7 January 2008
Maputo — The Mozambican government has increased the sums sent directly to the country's 128 districts from the state budget, and has abandoned the initial policy of sending the same lump sum to each district, irrespective of size.
Interviewed in the latest issue of the weekly paper "O Pais", the Minister of Planning and Development, Aiuba Cuereneia, said that the money was now being distributed taking three factors into account - the number of people living in a district, its size, and its poverty index.
When these funds were first distributed in 2006, they consisted simply of a lump sum of seven million meticais (about 280,000 US dollars) per district. But now districts were receiving up to twice this sum, depending on how large, how populous and how poor they are, said Cuereneia.

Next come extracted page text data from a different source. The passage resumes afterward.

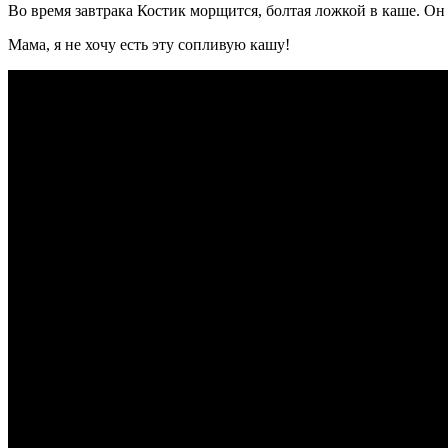
Во время завтрака Костик морщится, болтая ложкой в каше. Он 
Мама, я не хочу есть эту сопливую кашу!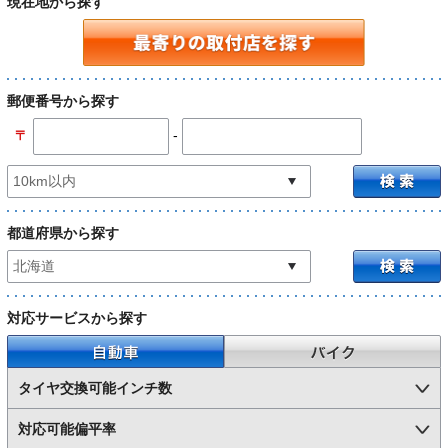
現在地から探す
郵便番号から探す
-
〒
都道府県から探す
対応サービスから探す
自動車
バイク
タイヤ交換可能インチ数
対応可能偏平率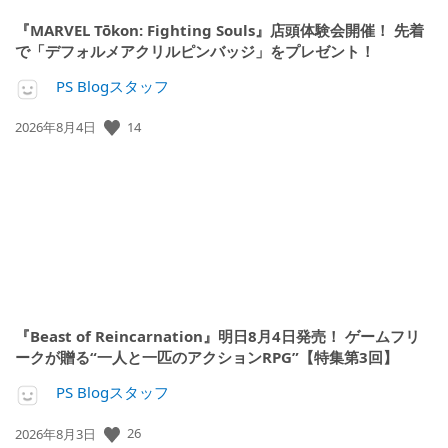
『MARVEL Tōkon: Fighting Souls』店頭体験会開催！ 先着
で「デフォルメアクリルピンバッジ」をプレゼント！
PS Blogスタッフ
公
14
2026年8月4日
開
日:
『Beast of Reincarnation』明日8月4日発売！ ゲームフリ
ークが贈る“一人と一匹のアクションRPG”【特集第3回】
PS Blogスタッフ
公
26
2026年8月3日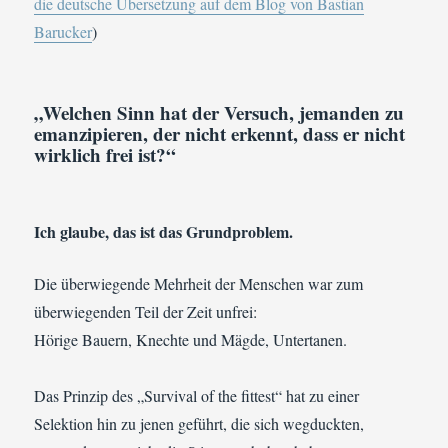
die deutsche Übersetzung auf dem Blog von Bastian
Barucker
)
„Welchen Sinn hat der Versuch, jemanden zu
emanzipieren, der nicht erkennt, dass er nicht
wirklich frei ist?“
Ich glaube, das ist das Grundproblem.
Die überwiegende Mehrheit der Menschen war zum
überwiegenden Teil der Zeit unfrei:
Hörige Bauern, Knechte und Mägde, Untertanen.
Das Prinzip des „Survival of the fittest“ hat zu einer
Selektion hin zu jenen geführt, die sich wegduckten,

This money, the Minister stressed, 'is intended to produce food and generate income, and we have been improving the selection and choice of the projects that can meet these requirements".
However, a survey of 29 districts showed that the 2006 money had mostly not been used for these purposes. 31 per cent of the money had been spent on social infrastructure, 28 per cent on improving the offices of the district administrations themselves, 24 on economic projects, and 11 per cent on economic infrastructures.
Cuereneia admitted that the district governments were under a great deal of pressure to build classrooms or health posts, even though this is the task of the central and provincial government.
"Recognising this pressure that the district administrators and the consultative councils are under, for 2008 a lump sum of 2.3 million meticais will be given to each district for work on infrastructures", said Cuereneia. "So they will have the money for job creation and income generation, plus 2.3 million meticais for road building and rehabilitation etc".
The problems detected in the use of the seven million meticais per district in 2006 "were not diversions of the money for personal use", said the Minister. "It was spending it on things other than what it had been intended for".
Cuereneia wanted the funds to be used to stimulate private sector activities in the districts. "We know that in our districts the private sector doesn't exist. It's not decapitalised because it never existed and never had capital".
"When we talk of associations of peasants or of artisans, this money is there to support these people develop their activities", he declared.
Key to the management of these local investment funds are the district consultative councils. "In principle each locality is represented on the council, by people with a certain prominence in the district", said Cuereneia
He insisted that these people are elected by the communities themselves without any interference from the government or the district administrator. The government's role, said Cuereneia, was to terrain the Consultative Councils, some of whose members are illiterate.
"They must learn to read and write so that the can contribute more and better in discussing the district development plans", he added.